WHAT NEEDS TO BE DONE: Exact copy without images: repeat every entry as written.

PROVIDED INFORMATION:
○ ○ ○ ○ ○ ○ ○

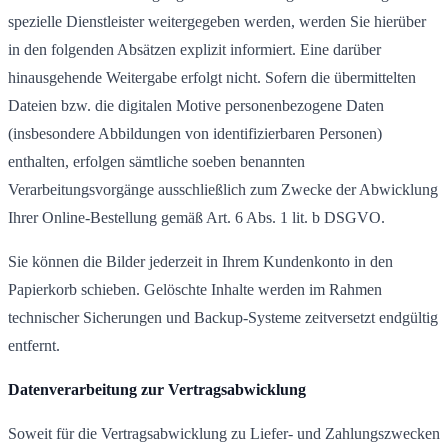
spezielle Dienstleister weitergegeben werden, werden Sie hierüber
in den folgenden Absätzen explizit informiert. Eine darüber
hinausgehende Weitergabe erfolgt nicht. Sofern die übermittelten
Dateien bzw. die digitalen Motive personenbezogene Daten
(insbesondere Abbildungen von identifizierbaren Personen)
enthalten, erfolgen sämtliche soeben benannten
Verarbeitungsvorgänge ausschließlich zum Zwecke der Abwicklung
Ihrer Online-Bestellung gemäß Art. 6 Abs. 1 lit. b DSGVO.
Sie können die Bilder jederzeit in Ihrem Kundenkonto in den
Papierkorb schieben. Gelöschte Inhalte werden im Rahmen
technischer Sicherungen und Backup-Systeme zeitversetzt endgültig
entfernt.
Datenverarbeitung zur Vertragsabwicklung
Soweit für die Vertragsabwicklung zu Liefer- und Zahlungszwecken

○ ○ ○ ○ ○ ○ ○

COMPLETED EXERCISE:
spezielle Dienstleister weitergegeben werden, werden Sie hierüber
in den folgenden Absätzen explizit informiert. Eine darüber
hinausgehende Weitergabe erfolgt nicht. Sofern die übermittelten
Dateien bzw. die digitalen Motive personenbezogene Daten
(insbesondere Abbildungen von identifizierbaren Personen)
enthalten, erfolgen sämtliche soeben benannten
Verarbeitungsvorgänge ausschließlich zum Zwecke der Abwicklung
Ihrer Online-Bestellung gemäß Art. 6 Abs. 1 lit. b DSGVO.
Sie können die Bilder jederzeit in Ihrem Kundenkonto in den
Papierkorb schieben. Gelöschte Inhalte werden im Rahmen
technischer Sicherungen und Backup-Systeme zeitversetzt endgültig
entfernt.
Datenverarbeitung zur Vertragsabwicklung
Soweit für die Vertragsabwicklung zu Liefer- und Zahlungszwecken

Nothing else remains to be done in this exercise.